Wednesday, March 27, 2024

Stitch: Fastest, independent novel chip for wearables

Wearable technology is one of the biggest innovations in recent time. These are becoming increasingly popular and a key part of our life. These devices allow people to keep track of their physical activity and health, run applications and receive notifications remotely from a smartphone. And in coming years most people worldwide are expected to own at least one of these tiny devices.

However, when compared with smartphones, wearable devices are more limited in terms of their battery size, storage capacity, and computational power. Besides, wearables usually need to be paired with a smartphone in order to function effectively.

To overcome these drawbacks of wearables, NUS Computing researchers led by Professors Tulika Mitra and Peh Li-Shiuan have developed a novel processor chip called “Stitch”.

We are looking for solutions where the wearable device can do everything for you without having to rely on any other device. The challenge is achieving such high performance at low power on a very small device,” said Prof Mitra.

Stitch is a novel processing chip
Stitch is a novel processing chip

Most processor chips used in wearable devices rely mainly on software solutions to carry out their various functions. Whereas Stitch is quite different, it makes the use of both hardware and software solutions.

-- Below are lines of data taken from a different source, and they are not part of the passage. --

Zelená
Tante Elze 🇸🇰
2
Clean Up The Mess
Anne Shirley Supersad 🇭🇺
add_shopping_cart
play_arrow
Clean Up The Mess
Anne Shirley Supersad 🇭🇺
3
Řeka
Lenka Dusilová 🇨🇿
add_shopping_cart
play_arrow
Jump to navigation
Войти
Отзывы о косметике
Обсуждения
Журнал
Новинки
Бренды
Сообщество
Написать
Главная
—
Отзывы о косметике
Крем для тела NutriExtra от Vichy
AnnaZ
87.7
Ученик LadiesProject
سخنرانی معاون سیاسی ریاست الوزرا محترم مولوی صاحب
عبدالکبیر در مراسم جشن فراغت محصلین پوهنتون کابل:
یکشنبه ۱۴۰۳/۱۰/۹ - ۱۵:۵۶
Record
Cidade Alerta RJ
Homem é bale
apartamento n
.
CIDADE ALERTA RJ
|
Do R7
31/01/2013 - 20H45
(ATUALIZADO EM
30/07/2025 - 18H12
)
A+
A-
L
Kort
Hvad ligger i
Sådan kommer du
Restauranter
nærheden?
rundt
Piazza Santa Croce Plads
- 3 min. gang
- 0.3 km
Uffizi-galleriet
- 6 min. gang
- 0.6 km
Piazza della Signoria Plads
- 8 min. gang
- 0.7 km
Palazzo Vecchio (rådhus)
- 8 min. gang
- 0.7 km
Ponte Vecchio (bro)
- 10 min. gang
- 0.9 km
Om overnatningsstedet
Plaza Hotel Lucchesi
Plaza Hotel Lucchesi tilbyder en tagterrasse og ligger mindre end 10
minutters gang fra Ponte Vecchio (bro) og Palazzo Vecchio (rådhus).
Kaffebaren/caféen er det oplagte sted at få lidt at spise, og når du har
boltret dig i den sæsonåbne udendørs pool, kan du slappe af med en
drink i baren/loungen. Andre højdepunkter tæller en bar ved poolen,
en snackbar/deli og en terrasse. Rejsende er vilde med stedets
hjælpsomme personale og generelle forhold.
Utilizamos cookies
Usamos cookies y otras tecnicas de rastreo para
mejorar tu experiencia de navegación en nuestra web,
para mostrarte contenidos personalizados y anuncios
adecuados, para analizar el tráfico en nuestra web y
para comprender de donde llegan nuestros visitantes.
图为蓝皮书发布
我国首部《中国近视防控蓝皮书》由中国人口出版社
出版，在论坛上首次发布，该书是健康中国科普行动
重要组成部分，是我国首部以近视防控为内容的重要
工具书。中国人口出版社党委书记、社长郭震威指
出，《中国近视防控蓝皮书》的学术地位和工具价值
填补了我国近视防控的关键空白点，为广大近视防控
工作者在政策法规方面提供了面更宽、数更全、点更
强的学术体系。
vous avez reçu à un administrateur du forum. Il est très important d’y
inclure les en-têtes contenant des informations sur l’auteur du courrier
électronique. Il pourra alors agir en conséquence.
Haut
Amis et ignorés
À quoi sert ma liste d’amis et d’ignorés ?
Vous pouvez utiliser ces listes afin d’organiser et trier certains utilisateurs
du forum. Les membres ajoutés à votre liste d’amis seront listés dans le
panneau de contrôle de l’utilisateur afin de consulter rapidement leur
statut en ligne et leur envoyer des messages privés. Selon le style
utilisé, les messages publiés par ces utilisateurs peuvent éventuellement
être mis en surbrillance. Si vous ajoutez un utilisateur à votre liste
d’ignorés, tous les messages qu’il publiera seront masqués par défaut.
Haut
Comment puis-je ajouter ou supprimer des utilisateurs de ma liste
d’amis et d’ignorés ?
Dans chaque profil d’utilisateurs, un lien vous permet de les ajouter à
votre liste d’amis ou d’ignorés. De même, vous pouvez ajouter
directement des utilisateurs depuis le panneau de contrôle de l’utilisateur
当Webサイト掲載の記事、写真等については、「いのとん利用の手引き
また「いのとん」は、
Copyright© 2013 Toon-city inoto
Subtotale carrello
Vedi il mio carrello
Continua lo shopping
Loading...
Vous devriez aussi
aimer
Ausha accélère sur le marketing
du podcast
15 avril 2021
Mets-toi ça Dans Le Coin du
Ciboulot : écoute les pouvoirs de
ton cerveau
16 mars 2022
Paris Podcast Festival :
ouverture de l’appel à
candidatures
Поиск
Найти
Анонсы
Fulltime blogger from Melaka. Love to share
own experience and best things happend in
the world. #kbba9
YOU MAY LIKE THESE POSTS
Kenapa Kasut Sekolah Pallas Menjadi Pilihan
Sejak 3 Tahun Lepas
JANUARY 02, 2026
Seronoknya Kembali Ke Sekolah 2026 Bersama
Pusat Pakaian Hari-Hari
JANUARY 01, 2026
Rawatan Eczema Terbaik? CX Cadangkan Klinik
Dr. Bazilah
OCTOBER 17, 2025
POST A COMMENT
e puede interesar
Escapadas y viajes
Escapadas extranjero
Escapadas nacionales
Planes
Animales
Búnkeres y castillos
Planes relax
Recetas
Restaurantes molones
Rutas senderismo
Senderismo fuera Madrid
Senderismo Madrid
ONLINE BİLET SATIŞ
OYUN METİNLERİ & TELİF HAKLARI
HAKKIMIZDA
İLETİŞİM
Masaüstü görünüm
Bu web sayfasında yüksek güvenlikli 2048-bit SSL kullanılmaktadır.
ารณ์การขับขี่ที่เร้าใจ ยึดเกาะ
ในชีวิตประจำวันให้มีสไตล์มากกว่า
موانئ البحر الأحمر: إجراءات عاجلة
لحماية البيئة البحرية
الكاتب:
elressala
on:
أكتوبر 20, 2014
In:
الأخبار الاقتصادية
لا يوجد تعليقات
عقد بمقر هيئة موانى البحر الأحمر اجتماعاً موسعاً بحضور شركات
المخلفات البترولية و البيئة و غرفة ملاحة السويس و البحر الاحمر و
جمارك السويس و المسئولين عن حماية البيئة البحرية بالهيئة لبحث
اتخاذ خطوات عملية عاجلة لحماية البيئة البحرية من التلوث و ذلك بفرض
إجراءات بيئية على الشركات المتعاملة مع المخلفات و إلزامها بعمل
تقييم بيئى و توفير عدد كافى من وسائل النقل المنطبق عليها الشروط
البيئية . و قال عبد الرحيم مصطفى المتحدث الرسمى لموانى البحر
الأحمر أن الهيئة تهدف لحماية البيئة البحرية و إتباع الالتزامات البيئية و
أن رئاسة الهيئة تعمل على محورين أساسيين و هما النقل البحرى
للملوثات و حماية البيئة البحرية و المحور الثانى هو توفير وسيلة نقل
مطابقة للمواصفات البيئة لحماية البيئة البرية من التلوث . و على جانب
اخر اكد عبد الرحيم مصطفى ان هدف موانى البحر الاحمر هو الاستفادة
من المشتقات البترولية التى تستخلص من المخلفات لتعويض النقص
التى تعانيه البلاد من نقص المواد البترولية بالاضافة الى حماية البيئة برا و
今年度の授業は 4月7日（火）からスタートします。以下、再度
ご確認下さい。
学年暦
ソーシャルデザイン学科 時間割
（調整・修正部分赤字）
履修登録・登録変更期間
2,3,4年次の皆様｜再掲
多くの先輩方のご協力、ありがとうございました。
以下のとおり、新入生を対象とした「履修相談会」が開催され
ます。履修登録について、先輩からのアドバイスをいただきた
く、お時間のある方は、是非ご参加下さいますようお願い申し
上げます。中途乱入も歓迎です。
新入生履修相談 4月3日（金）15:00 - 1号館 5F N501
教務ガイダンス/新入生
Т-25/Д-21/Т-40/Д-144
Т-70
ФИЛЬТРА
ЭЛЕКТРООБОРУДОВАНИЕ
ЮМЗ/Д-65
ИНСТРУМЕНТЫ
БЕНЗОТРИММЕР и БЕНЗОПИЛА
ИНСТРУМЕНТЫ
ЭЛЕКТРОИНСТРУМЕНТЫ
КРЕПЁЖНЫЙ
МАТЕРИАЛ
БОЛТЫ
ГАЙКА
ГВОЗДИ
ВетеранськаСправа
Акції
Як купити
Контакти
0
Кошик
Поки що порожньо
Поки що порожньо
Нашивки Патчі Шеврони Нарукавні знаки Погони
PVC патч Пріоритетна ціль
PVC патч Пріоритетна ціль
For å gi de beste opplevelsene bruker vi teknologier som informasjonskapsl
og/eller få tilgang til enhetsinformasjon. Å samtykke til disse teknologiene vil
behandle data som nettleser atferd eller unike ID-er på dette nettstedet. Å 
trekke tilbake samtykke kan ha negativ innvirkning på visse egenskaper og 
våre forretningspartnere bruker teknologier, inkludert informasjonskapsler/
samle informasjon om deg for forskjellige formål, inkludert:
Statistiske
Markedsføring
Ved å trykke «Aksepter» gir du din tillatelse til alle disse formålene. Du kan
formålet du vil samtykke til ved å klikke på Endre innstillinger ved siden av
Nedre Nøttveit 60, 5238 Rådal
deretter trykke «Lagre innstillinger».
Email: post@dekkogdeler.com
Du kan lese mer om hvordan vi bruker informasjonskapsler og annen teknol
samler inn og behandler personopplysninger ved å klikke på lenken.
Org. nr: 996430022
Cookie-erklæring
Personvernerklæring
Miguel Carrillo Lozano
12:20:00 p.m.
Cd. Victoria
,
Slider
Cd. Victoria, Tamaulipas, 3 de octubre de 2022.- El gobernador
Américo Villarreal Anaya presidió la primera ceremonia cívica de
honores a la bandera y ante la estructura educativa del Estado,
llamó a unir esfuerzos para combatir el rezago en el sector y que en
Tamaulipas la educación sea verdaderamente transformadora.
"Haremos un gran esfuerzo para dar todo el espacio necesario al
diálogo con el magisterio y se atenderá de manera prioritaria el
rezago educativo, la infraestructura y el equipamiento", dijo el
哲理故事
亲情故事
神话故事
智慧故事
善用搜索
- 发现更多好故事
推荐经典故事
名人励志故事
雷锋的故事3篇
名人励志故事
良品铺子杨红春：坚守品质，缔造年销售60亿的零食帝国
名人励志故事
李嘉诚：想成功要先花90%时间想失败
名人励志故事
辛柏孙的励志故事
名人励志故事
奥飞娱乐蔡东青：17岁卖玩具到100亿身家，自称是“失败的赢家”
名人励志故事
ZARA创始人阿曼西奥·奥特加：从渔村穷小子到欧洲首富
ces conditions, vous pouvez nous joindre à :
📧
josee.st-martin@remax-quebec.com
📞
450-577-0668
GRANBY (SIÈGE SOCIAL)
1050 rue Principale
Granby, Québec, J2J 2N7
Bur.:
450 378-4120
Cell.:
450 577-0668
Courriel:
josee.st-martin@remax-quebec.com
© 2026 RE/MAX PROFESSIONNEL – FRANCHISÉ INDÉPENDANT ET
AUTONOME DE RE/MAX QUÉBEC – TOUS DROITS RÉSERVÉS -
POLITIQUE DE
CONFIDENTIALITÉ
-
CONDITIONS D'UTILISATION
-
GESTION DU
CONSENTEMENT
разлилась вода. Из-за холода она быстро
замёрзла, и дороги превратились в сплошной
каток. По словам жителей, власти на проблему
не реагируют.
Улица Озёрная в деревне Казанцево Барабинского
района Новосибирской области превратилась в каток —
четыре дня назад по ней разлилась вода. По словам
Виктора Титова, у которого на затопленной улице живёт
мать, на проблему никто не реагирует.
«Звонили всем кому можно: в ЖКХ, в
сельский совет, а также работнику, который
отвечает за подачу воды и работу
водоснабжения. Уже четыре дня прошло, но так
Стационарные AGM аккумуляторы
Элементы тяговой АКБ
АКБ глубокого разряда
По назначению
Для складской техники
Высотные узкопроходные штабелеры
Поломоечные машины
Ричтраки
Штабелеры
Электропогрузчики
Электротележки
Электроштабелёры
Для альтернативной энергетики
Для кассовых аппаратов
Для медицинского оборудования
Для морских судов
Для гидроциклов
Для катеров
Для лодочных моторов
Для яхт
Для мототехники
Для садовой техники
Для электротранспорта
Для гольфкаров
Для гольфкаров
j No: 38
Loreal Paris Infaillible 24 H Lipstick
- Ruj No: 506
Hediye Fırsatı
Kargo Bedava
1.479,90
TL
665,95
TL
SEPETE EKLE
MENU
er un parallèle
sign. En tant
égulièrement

Software is important as it gives a chip the flexibility to be used across a variety of different applications, whether it is to allow a user to interact with the wearable through finger gestures or to guide a user through his daily commute. Hardware is needed to drive the performance of a wearable device,” Prof Peh explained.

Stitch consists of 16 cores or processing units that are put together on a mesh network. Having a huge, complex hardware accelerator within each core would bulk up the chip. So, the team integrated each core with a tiny accelerator patch that are “stitched” together virtually to create large accelerators.

The creativity in the design also lies in the diversity of the multiple cores of the novel chip. It contains patches with different functionalities, which allows each patch to function individually and follow its own set of instructions or computational patterns.

PhD student Manupa Karunaratne (left) with Professor Tulika Mitra (right).
PhD student Manupa Karunaratne (left) with Professor Tulika Mitra (right).

Compared with LOCUS, a homogeneous-core chip they developed in 2014 when the project first began, Stitch’s performance was two times better despite being 7.5 times smaller.

Also, it chalked remarkably high scores when tested for various applications such as finger gesture recognition, image classification, and pinpointing user location.

The benefit of such a hardware-software co-design is that you get low-power, high-performance across multiple application domains. We now can match the needs of each application to the patch with the corresponding functionality, hence enable the wearable device to perform effectively and independently,” Prof Mitra added.

Yet, the current version of Stitch is unable to perform multiple functions simultaneously. It requires the developer to pre-determine each task.

So, in coming months, the team want to take Stitch one step further, by making the chip more dynamic.